- _Exercise objective_:
Beneath this line are entries. Copy the range from the line with "Ücretsiz Kargo" to the line with "ite per il colore", ends included, exactly; leave pictures out.

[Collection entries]

════

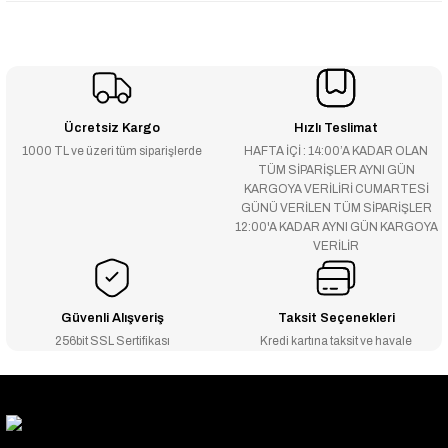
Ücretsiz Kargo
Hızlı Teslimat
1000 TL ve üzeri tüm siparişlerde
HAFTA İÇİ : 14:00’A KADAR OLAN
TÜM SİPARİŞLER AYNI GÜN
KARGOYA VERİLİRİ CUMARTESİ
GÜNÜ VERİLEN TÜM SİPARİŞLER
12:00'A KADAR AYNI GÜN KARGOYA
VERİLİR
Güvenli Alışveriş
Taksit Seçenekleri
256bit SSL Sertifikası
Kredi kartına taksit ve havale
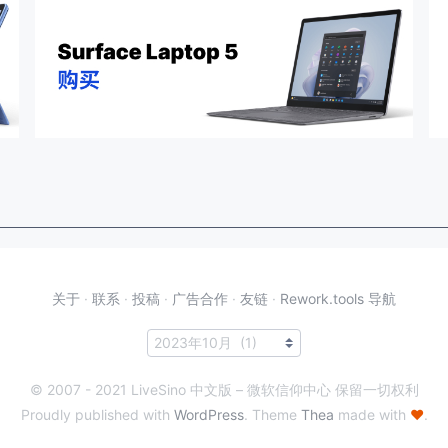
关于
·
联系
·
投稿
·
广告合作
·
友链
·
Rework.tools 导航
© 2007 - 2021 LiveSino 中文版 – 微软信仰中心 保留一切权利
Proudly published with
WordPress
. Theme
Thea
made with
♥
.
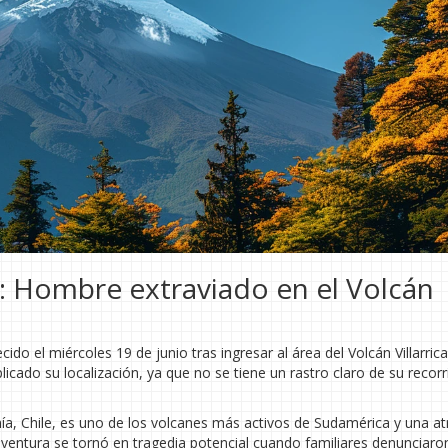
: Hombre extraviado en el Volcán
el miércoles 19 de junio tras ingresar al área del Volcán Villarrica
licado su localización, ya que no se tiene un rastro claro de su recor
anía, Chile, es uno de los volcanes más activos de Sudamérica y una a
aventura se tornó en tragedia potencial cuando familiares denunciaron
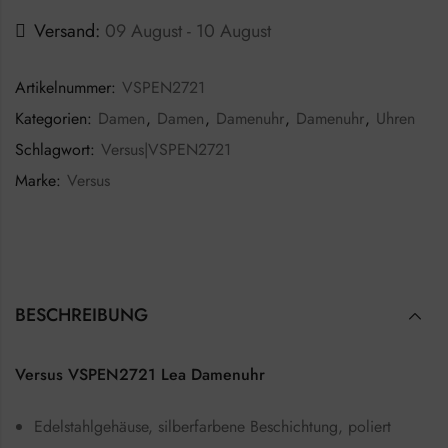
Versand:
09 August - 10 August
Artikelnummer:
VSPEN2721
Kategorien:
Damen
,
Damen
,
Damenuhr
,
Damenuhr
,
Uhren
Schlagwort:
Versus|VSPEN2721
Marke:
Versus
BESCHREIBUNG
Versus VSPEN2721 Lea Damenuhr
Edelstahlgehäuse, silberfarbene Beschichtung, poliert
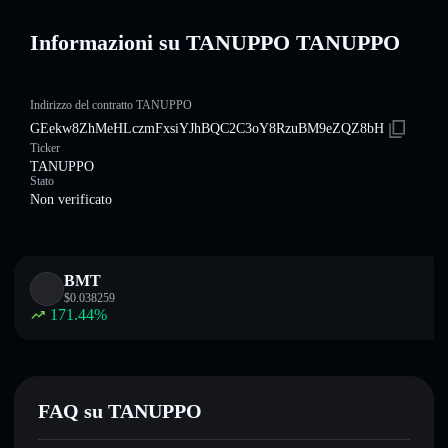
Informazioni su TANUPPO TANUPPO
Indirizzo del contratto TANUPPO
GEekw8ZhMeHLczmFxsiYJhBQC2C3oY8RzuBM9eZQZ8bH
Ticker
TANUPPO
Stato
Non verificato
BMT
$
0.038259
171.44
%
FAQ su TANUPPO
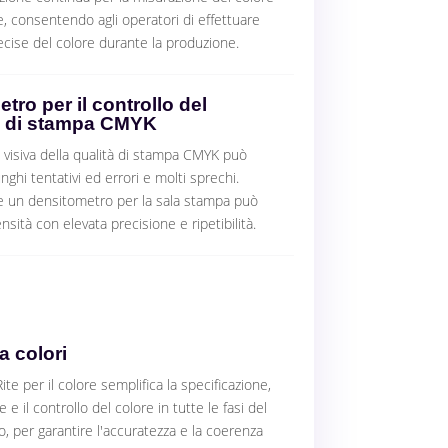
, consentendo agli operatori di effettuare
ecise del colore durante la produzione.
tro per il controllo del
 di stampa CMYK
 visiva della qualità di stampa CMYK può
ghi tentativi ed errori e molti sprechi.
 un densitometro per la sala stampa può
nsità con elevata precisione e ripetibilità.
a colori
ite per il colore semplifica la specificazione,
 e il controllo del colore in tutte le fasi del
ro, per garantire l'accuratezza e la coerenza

════

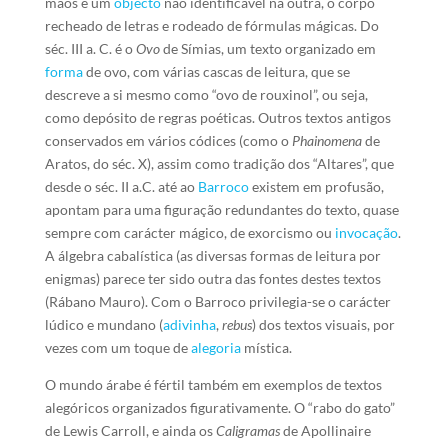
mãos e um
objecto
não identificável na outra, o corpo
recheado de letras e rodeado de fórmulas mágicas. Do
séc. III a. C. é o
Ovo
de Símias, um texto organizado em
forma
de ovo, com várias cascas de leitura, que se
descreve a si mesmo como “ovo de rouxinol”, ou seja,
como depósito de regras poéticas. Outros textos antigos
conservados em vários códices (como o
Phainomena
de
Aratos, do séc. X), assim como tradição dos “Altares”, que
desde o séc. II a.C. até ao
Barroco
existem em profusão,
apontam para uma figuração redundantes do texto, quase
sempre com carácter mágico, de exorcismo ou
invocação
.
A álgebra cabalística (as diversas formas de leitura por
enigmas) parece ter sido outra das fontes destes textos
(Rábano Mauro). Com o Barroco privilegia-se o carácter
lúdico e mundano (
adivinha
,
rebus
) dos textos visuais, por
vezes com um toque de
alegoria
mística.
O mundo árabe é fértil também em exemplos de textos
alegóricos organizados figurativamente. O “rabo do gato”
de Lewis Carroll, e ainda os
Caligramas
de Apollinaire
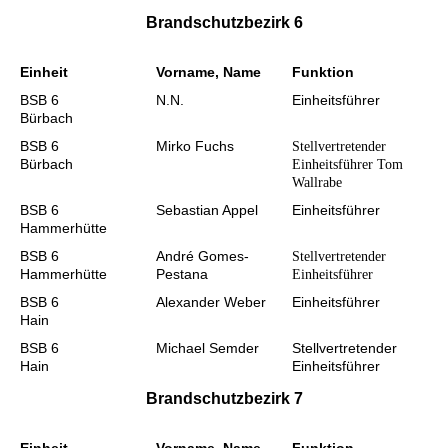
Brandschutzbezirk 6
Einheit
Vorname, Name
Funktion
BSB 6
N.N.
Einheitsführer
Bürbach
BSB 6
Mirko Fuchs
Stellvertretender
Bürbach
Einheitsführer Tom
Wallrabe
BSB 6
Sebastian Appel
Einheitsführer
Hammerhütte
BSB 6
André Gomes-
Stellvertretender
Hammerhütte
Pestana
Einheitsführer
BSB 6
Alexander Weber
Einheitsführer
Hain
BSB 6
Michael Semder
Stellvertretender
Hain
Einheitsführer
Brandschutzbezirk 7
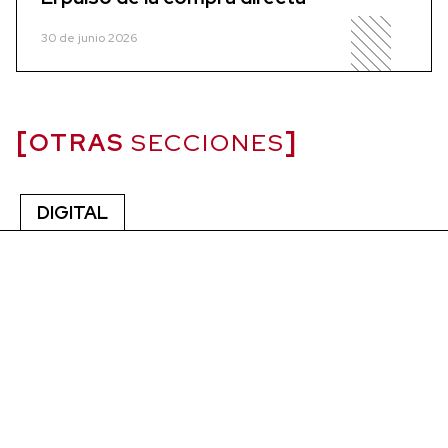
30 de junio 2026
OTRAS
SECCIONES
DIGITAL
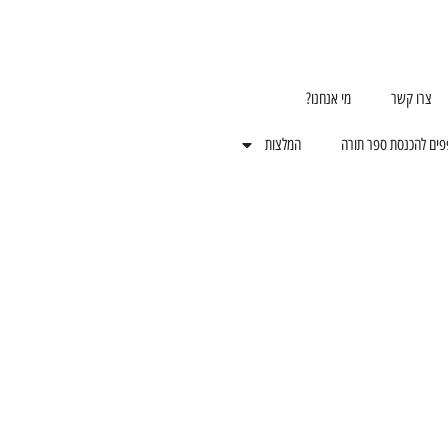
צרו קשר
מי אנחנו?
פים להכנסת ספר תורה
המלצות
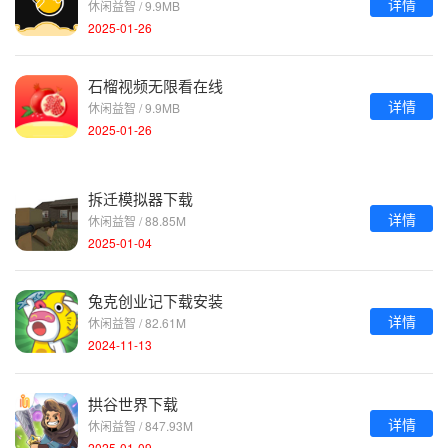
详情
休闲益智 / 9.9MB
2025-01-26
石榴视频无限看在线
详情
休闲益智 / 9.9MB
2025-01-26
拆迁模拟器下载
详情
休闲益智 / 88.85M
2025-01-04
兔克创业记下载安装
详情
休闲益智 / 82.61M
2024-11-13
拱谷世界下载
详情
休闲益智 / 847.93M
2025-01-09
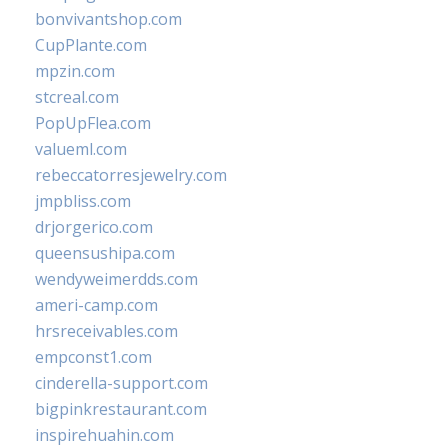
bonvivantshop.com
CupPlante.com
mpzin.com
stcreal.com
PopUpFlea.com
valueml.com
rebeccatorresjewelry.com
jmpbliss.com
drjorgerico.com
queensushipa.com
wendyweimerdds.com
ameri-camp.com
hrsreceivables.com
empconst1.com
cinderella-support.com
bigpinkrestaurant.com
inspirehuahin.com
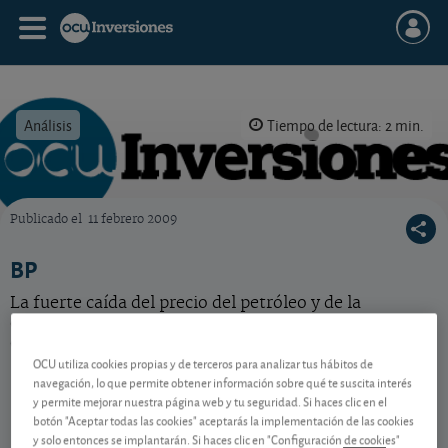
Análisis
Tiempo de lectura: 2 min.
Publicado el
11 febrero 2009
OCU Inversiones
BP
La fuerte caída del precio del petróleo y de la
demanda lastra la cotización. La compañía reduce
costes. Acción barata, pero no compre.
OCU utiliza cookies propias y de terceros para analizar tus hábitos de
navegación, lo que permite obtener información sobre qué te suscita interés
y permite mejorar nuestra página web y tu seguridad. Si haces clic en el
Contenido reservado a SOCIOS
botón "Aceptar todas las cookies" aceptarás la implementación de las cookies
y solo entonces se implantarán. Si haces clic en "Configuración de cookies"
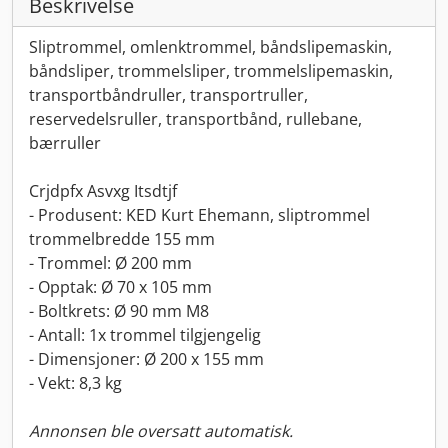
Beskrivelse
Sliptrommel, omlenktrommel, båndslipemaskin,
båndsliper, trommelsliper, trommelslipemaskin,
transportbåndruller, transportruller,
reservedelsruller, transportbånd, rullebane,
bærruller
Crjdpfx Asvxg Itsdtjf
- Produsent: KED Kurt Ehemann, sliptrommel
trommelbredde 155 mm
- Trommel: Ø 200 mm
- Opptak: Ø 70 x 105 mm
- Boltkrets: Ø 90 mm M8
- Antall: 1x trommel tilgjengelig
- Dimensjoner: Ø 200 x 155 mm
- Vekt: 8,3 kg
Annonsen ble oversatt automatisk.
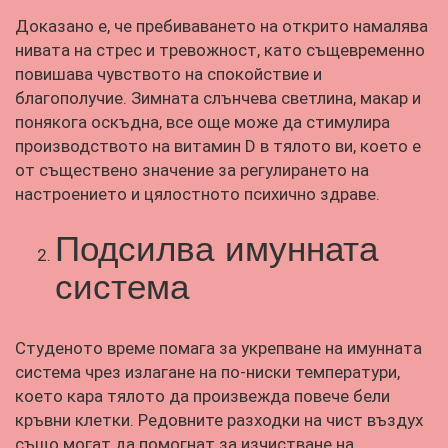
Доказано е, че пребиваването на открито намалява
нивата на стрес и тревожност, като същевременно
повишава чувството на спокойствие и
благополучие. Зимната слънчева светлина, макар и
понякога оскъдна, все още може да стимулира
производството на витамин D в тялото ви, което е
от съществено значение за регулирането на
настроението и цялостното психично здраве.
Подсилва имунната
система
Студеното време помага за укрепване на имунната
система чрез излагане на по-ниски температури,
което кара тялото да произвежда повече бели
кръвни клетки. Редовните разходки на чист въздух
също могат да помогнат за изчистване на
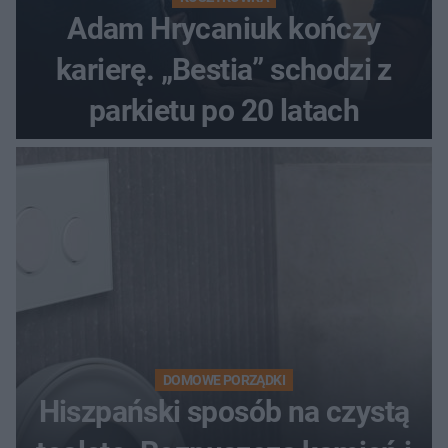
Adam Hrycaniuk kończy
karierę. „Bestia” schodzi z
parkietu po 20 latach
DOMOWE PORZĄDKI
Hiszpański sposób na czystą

════

- _Result_:
Ücretsiz Kargo
Hızlı Teslimat
1000 TL ve üzeri tüm siparişlerde
HAFTA İÇİ : 14:00’A KADAR OLAN
TÜM SİPARİŞLER AYNI GÜN
KARGOYA VERİLİRİ CUMARTESİ
GÜNÜ VERİLEN TÜM SİPARİŞLER
12:00'A KADAR AYNI GÜN KARGOYA
VERİLİR
Güvenli Alışveriş
Taksit Seçenekleri
256bit SSL Sertifikası
Kredi kartına taksit ve havale
关于
·
联系
·
投稿
·
广告合作
·
友链
·
Rework.tools 导航
© 2007 - 2021 LiveSino 中文版 – 微软信仰中心 保留一切权利
Proudly published with
WordPress
. Theme
Thea
made with
♥
.
: Hombre extraviado en el Volcán
el miércoles 19 de junio tras ingresar al área del Volcán Villarrica
licado su localización, ya que no se tiene un rastro claro de su recor
anía, Chile, es uno de los volcanes más activos de Sudamérica y una a
aventura se tornó en tragedia potencial cuando familiares denunciaron
Versand:
09 August - 10 August
Artikelnummer:
VSPEN2721
Kategorien:
Damen
,
Damen
,
Damenuhr
,
Damenuhr
,
Uhren
Schlagwort:
Versus|VSPEN2721
Marke:
Versus
BESCHREIBUNG
Versus VSPEN2721 Lea Damenuhr
Edelstahlgehäuse, silberfarbene Beschichtung, poliert
Informazioni su TANUPPO TANUPPO
Indirizzo del contratto TANUPPO
GEekw8ZhMeHLczmFxsiYJhBQC2C3oY8RzuBM9eZQZ8bH
Ticker
TANUPPO
Stato
Non verificato
BMT
$
0.038259
171.44
%
FAQ su TANUPPO
, consentendo agli operatori di effettuare
ecise del colore durante la produzione.
tro per il controllo del
 di stampa CMYK
 visiva della qualità di stampa CMYK può
ghi tentativi ed errori e molti sprechi.
 un densitometro per la sala stampa può
nsità con elevata precisione e ripetibilità.
a colori
ite per il colore semplifica la specificazione,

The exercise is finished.